Start of Supplied information
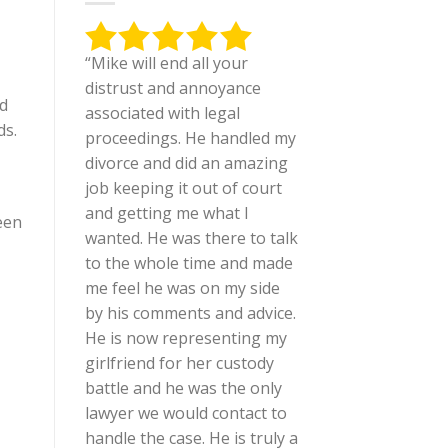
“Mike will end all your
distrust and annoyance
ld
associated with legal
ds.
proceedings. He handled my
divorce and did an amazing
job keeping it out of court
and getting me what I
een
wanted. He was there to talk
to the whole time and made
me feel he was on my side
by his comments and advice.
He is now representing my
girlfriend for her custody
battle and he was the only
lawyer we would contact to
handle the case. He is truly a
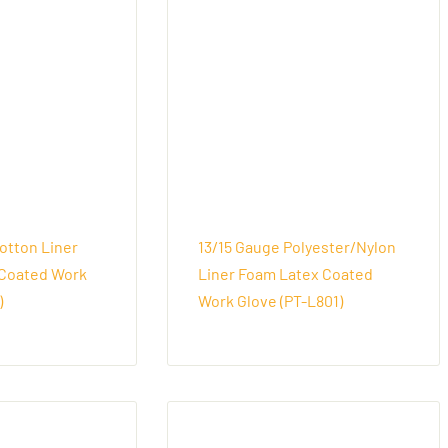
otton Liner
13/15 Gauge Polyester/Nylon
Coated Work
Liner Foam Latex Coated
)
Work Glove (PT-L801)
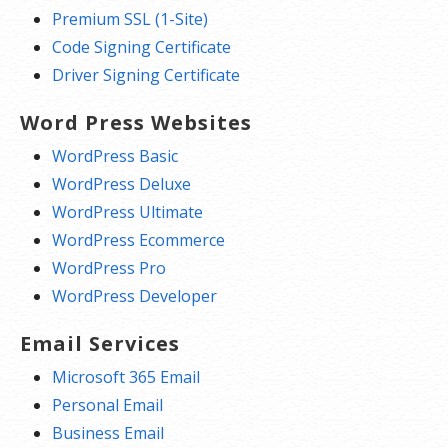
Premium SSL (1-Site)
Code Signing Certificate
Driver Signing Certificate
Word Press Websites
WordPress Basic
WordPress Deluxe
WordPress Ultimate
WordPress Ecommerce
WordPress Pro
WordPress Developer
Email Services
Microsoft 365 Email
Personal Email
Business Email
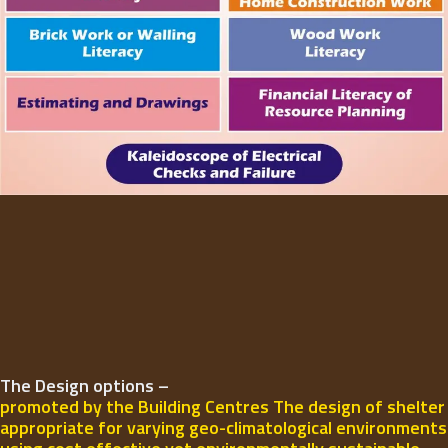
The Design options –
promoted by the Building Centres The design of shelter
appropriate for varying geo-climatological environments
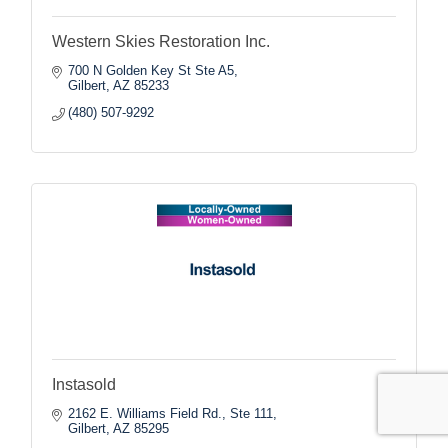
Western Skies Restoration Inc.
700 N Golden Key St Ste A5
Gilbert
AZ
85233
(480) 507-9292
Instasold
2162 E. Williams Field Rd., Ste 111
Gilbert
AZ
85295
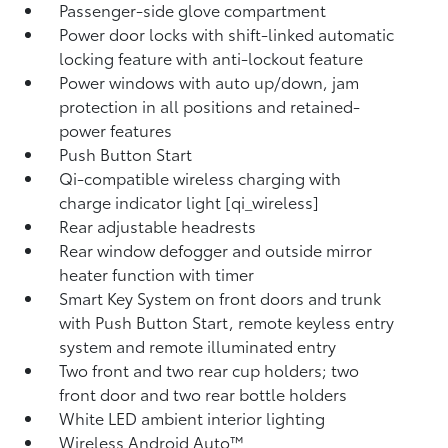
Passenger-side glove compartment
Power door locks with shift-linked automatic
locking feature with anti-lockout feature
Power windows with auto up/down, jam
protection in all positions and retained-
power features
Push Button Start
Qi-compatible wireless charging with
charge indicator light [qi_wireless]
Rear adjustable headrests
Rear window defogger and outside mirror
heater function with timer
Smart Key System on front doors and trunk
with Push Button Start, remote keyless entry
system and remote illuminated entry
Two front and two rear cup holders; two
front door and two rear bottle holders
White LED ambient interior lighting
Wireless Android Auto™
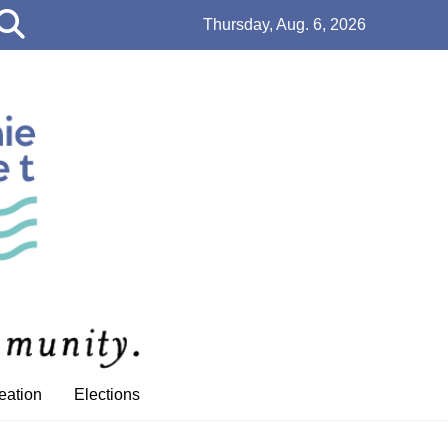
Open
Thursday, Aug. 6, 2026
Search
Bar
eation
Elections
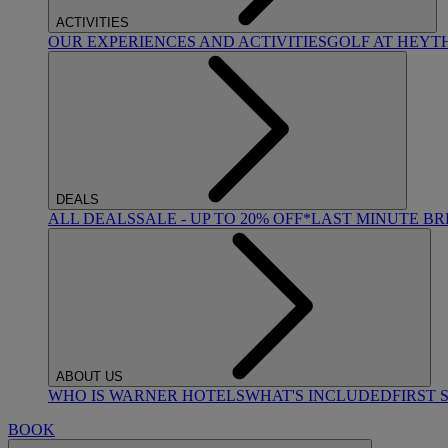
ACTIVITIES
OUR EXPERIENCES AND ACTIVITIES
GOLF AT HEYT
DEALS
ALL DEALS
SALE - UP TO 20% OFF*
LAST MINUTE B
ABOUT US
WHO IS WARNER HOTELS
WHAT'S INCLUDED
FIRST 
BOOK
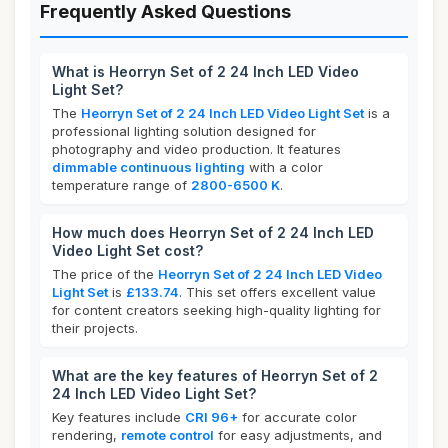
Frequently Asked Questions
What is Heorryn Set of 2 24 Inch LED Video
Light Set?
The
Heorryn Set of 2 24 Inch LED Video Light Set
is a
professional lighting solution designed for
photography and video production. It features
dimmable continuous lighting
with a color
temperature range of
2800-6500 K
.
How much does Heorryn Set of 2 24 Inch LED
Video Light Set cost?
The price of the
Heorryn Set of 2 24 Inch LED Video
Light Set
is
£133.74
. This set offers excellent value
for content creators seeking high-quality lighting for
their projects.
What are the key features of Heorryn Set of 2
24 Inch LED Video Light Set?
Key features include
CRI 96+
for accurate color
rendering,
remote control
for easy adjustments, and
End of Supplied information
* About this exercise
Lines with the word "Liner": copy each one from the data above.

* Solution for this problem
otton Liner
Liner Foam Latex Coated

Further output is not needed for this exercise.